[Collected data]
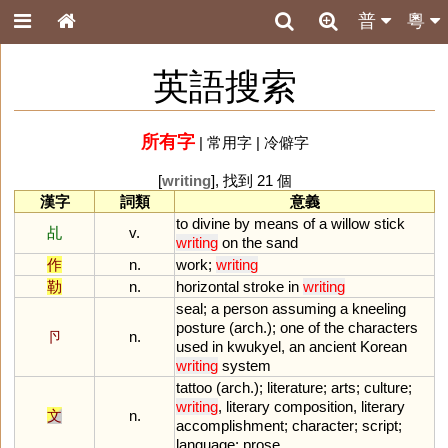
普
粵
英語搜索
所有字
|
常用字
|
冷僻字
[
writing
], 找到 21 個
漢字
詞類
意義
to
divine
by
means
of
a
willow
stick
乩
v.
writing
on
the
sand
作
n.
work
;
writing
勒
n.
horizontal
stroke
in
writing
seal
;
a
person
assuming
a
kneeling
posture
(
arch
.);
one
of
the
characters
卪
n.
used
in
kwukyel
,
an
ancient
Korean
writing
system
tattoo
(
arch
.);
literature
;
arts
;
culture
;
writing
,
literary
composition
,
literary
文
n.
accomplishment
;
character
;
script
;
language
;
prose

**THE TASK**
Hand back all the entries exactly, leaving out the pictures.

**PROBLEM SOLUTION**
普
粵
英語搜索
所有字
|
常用字
|
冷僻字
[
writing
], 找到 21 個
漢字
詞類
意義
to
divine
by
means
of
a
willow
stick
乩
v.
writing
on
the
sand
作
n.
work
;
writing
勒
n.
horizontal
stroke
in
writing
seal
;
a
person
assuming
a
kneeling
posture
(
arch
.);
one
of
the
characters
卪
n.
used
in
kwukyel
,
an
ancient
Korean
writing
system
tattoo
(
arch
.);
literature
;
arts
;
culture
;
writing
,
literary
composition
,
literary
文
n.
accomplishment
;
character
;
script
;
language
;
prose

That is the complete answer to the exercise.